Task brief: Your response should consist of every record, exactly as given.

[[ Given data, beginning ]]

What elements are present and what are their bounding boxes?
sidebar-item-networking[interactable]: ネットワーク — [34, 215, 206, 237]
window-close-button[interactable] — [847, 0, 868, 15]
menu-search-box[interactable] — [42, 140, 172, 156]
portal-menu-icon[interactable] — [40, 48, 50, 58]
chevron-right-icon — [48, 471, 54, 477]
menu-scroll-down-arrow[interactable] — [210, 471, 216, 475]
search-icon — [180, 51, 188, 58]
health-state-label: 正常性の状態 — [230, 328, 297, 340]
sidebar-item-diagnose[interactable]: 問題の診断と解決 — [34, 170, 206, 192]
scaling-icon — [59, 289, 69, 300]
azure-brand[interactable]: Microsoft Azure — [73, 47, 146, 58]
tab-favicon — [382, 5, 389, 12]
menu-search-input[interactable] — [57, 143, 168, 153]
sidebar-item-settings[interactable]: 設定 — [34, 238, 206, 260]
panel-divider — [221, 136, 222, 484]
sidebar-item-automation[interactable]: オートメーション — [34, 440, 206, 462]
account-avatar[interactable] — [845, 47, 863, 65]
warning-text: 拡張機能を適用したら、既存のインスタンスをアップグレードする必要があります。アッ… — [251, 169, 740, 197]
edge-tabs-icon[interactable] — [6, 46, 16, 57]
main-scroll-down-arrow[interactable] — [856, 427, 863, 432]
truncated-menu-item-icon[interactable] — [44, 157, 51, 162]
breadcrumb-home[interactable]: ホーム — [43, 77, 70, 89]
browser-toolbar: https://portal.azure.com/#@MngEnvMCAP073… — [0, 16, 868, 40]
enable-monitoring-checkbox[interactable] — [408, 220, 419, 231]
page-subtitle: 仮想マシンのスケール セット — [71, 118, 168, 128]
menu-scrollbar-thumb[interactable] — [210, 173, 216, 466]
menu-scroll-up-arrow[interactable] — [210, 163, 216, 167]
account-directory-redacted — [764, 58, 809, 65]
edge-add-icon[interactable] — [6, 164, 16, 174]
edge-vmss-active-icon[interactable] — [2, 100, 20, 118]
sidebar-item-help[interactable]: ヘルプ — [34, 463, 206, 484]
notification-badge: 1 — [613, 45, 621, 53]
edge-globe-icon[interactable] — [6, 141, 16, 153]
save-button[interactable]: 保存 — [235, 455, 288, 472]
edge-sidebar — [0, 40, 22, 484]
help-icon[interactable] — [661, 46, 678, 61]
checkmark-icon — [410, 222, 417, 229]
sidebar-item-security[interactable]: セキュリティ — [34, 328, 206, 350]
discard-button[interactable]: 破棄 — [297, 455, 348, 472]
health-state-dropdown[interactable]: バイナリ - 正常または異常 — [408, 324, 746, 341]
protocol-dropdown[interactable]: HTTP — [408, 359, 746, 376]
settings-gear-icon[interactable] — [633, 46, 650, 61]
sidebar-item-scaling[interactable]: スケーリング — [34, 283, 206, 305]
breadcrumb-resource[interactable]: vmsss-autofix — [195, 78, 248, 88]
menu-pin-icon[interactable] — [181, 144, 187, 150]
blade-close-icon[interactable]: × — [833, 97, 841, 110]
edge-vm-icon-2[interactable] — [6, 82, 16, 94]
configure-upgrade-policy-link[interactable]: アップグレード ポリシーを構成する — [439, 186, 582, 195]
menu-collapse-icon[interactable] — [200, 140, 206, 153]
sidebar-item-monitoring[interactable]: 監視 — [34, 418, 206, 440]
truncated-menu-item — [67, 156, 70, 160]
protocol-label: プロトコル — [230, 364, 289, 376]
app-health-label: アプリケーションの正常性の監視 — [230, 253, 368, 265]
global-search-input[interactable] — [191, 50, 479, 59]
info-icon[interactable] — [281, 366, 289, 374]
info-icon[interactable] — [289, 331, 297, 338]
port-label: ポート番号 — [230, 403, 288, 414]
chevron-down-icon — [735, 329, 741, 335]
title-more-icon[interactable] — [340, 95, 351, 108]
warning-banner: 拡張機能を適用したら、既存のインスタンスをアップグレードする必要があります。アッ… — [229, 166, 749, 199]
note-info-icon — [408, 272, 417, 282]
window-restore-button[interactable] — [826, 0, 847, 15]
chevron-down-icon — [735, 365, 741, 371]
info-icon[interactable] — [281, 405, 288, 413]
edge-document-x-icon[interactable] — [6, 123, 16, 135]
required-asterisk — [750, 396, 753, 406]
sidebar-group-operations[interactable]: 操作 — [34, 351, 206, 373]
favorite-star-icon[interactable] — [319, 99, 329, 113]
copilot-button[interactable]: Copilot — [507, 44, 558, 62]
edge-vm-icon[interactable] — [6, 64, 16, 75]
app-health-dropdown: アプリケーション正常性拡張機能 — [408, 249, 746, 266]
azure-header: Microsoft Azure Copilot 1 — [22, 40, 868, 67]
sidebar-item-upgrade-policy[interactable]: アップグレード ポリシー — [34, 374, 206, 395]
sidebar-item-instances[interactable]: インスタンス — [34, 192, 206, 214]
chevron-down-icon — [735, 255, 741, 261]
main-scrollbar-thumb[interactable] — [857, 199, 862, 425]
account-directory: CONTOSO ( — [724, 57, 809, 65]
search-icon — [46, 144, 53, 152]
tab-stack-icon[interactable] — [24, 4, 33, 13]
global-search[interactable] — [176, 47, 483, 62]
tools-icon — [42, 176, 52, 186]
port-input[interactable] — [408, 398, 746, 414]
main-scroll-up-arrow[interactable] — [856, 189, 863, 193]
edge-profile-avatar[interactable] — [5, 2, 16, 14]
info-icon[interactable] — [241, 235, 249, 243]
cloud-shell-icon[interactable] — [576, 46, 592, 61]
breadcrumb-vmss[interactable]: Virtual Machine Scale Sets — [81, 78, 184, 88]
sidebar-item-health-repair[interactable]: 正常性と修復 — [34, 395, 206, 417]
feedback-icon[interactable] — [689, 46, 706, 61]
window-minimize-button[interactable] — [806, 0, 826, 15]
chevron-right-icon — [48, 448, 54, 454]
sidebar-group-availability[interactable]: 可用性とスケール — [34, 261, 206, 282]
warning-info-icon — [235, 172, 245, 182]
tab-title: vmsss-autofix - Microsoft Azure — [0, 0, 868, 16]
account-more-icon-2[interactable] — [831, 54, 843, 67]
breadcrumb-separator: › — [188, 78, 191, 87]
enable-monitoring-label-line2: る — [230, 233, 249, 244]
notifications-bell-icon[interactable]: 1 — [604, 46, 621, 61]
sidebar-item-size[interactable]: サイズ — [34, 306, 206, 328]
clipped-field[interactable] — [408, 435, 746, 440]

[[ Given data, end ]]

Reply:
What elements are present and what are their bounding boxes?
sidebar-item-networking[interactable]: ネットワーク — [34, 215, 206, 237]
window-close-button[interactable] — [847, 0, 868, 15]
menu-search-box[interactable] — [42, 140, 172, 156]
portal-menu-icon[interactable] — [40, 48, 50, 58]
chevron-right-icon — [48, 471, 54, 477]
menu-scroll-down-arrow[interactable] — [210, 471, 216, 475]
search-icon — [180, 51, 188, 58]
health-state-label: 正常性の状態 — [230, 328, 297, 340]
sidebar-item-diagnose[interactable]: 問題の診断と解決 — [34, 170, 206, 192]
scaling-icon — [59, 289, 69, 300]
azure-brand[interactable]: Microsoft Azure — [73, 47, 146, 58]
tab-favicon — [382, 5, 389, 12]
menu-search-input[interactable] — [57, 143, 168, 153]
sidebar-item-settings[interactable]: 設定 — [34, 238, 206, 260]
panel-divider — [221, 136, 222, 484]
sidebar-item-automation[interactable]: オートメーション — [34, 440, 206, 462]
account-avatar[interactable] — [845, 47, 863, 65]
warning-text: 拡張機能を適用したら、既存のインスタンスをアップグレードする必要があります。アッ… — [251, 169, 740, 197]
edge-tabs-icon[interactable] — [6, 46, 16, 57]
main-scroll-down-arrow[interactable] — [856, 427, 863, 432]
truncated-menu-item-icon[interactable] — [44, 157, 51, 162]
breadcrumb-home[interactable]: ホーム — [43, 77, 70, 89]
browser-toolbar: https://portal.azure.com/#@MngEnvMCAP073… — [0, 16, 868, 40]
enable-monitoring-checkbox[interactable] — [408, 220, 419, 231]
page-subtitle: 仮想マシンのスケール セット — [71, 118, 168, 128]
menu-scrollbar-thumb[interactable] — [210, 173, 216, 466]
menu-scroll-up-arrow[interactable] — [210, 163, 216, 167]
account-directory-redacted — [764, 58, 809, 65]
edge-add-icon[interactable] — [6, 164, 16, 174]
edge-vmss-active-icon[interactable] — [2, 100, 20, 118]
sidebar-item-help[interactable]: ヘルプ — [34, 463, 206, 484]
notification-badge: 1 — [613, 45, 621, 53]
edge-globe-icon[interactable] — [6, 141, 16, 153]
save-button[interactable]: 保存 — [235, 455, 288, 472]
edge-sidebar — [0, 40, 22, 484]
help-icon[interactable] — [661, 46, 678, 61]
checkmark-icon — [410, 222, 417, 229]
sidebar-item-security[interactable]: セキュリティ — [34, 328, 206, 350]
discard-button[interactable]: 破棄 — [297, 455, 348, 472]
health-state-dropdown[interactable]: バイナリ - 正常または異常 — [408, 324, 746, 341]
protocol-dropdown[interactable]: HTTP — [408, 359, 746, 376]
settings-gear-icon[interactable] — [633, 46, 650, 61]
sidebar-item-scaling[interactable]: スケーリング — [34, 283, 206, 305]
breadcrumb-resource[interactable]: vmsss-autofix — [195, 78, 248, 88]
menu-pin-icon[interactable] — [181, 144, 187, 150]
blade-close-icon[interactable]: × — [833, 97, 841, 110]
edge-vm-icon-2[interactable] — [6, 82, 16, 94]
configure-upgrade-policy-link[interactable]: アップグレード ポリシーを構成する — [439, 186, 582, 195]
menu-collapse-icon[interactable] — [200, 140, 206, 153]
sidebar-item-monitoring[interactable]: 監視 — [34, 418, 206, 440]
truncated-menu-item — [67, 156, 70, 160]
protocol-label: プロトコル — [230, 364, 289, 376]
app-health-label: アプリケーションの正常性の監視 — [230, 253, 368, 265]
global-search-input[interactable] — [191, 50, 479, 59]
info-icon[interactable] — [281, 366, 289, 374]
info-icon[interactable] — [289, 331, 297, 338]
port-label: ポート番号 — [230, 403, 288, 414]
chevron-down-icon — [735, 329, 741, 335]
title-more-icon[interactable] — [340, 95, 351, 108]
warning-banner: 拡張機能を適用したら、既存のインスタンスをアップグレードする必要があります。アッ… — [229, 166, 749, 199]
note-info-icon — [408, 272, 417, 282]
window-restore-button[interactable] — [826, 0, 847, 15]
chevron-down-icon — [735, 365, 741, 371]
info-icon[interactable] — [281, 405, 288, 413]
edge-document-x-icon[interactable] — [6, 123, 16, 135]
required-asterisk — [750, 396, 753, 406]
sidebar-group-operations[interactable]: 操作 — [34, 351, 206, 373]
favorite-star-icon[interactable] — [319, 99, 329, 113]
copilot-button[interactable]: Copilot — [507, 44, 558, 62]
edge-vm-icon[interactable] — [6, 64, 16, 75]
app-health-dropdown: アプリケーション正常性拡張機能 — [408, 249, 746, 266]
azure-header: Microsoft Azure Copilot 1 — [22, 40, 868, 67]
sidebar-item-upgrade-policy[interactable]: アップグレード ポリシー — [34, 374, 206, 395]
sidebar-item-instances[interactable]: インスタンス — [34, 192, 206, 214]
chevron-down-icon — [735, 255, 741, 261]
main-scrollbar-thumb[interactable] — [857, 199, 862, 425]
account-directory: CONTOSO ( — [724, 57, 809, 65]
search-icon — [46, 144, 53, 152]
tab-stack-icon[interactable] — [24, 4, 33, 13]
global-search[interactable] — [176, 47, 483, 62]
tools-icon — [42, 176, 52, 186]
port-input[interactable] — [408, 398, 746, 414]
main-scroll-up-arrow[interactable] — [856, 189, 863, 193]
edge-profile-avatar[interactable] — [5, 2, 16, 14]
info-icon[interactable] — [241, 235, 249, 243]
cloud-shell-icon[interactable] — [576, 46, 592, 61]
breadcrumb-vmss[interactable]: Virtual Machine Scale Sets — [81, 78, 184, 88]
sidebar-item-health-repair[interactable]: 正常性と修復 — [34, 395, 206, 417]
feedback-icon[interactable] — [689, 46, 706, 61]
window-minimize-button[interactable] — [806, 0, 826, 15]
chevron-right-icon — [48, 448, 54, 454]
sidebar-group-availability[interactable]: 可用性とスケール — [34, 261, 206, 282]
warning-info-icon — [235, 172, 245, 182]
tab-title: vmsss-autofix - Microsoft Azure — [0, 0, 868, 16]
account-more-icon-2[interactable] — [831, 54, 843, 67]
breadcrumb-separator: › — [188, 78, 191, 87]
enable-monitoring-label-line2: る — [230, 233, 249, 244]
notifications-bell-icon[interactable]: 1 — [604, 46, 621, 61]
sidebar-item-size[interactable]: サイズ — [34, 306, 206, 328]
clipped-field[interactable] — [408, 435, 746, 440]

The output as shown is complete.